Reilly's feelings not mixed about MMA

One of mixed martial art's most outspoken critics in New York, Assemblyman Bob Reilly, D-Colonie, said his no vote was not enough to prevent a bill legalizing mixed-martial arts from passing through committee.

Reilly said the New York State Assembly's committee on tourism, arts and sports development approved a bill to legalize MMA in New York.

Reilly said the bill passed the tourism committee 12-to-9 Thursday, June 3, but still has to go through the ways and means committee before it could come to a floor vote.

Reilly has advocated against MMA due to its violent nature, and he said the potential financial benefits are not worth it.

"It's disappointing that the committee decided that a bit of short-term revenue is more important than discouraging violence," Reilly said. "The men who take part in ultimate fighting often beat each other senselessly and without mercy."

A 1997 bill banned MMA in New York, but in 2008 it was introduced to the tourism committee.

"In our culture, we idolize professional athletes. On the playground, children often imitate their favorite baseball, basketball and football players. Sadly, recent reports suggest that youngsters are increasingly imitating their favorite ultimate fighters," Reilly said. "Ultimate fighting is an ultimate disgrace, it not only sends the wrong message to our children, but is a far cry from boxing, karate and Olympic sports that employ traditional rules and help protect their competitors.

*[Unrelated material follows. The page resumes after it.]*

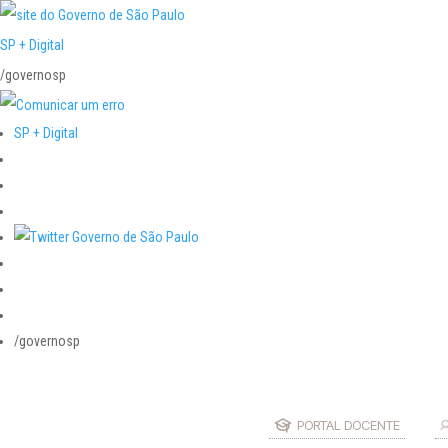
SP + Digital
/governosp
SP + Digital
/governosp
PORTAL DOCENTE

Reilly cite a recent story out of California where an MMA fighter who was arrested for tearing the heart out of his sparring partner in an alleged murder.

"Is this the type of sports heroes our children should be presented with?" he asked.

Reilly said both independent and private polls show more than two-thirds of New York residents oppose MMA legalization. He said the bill is unlikely to pass.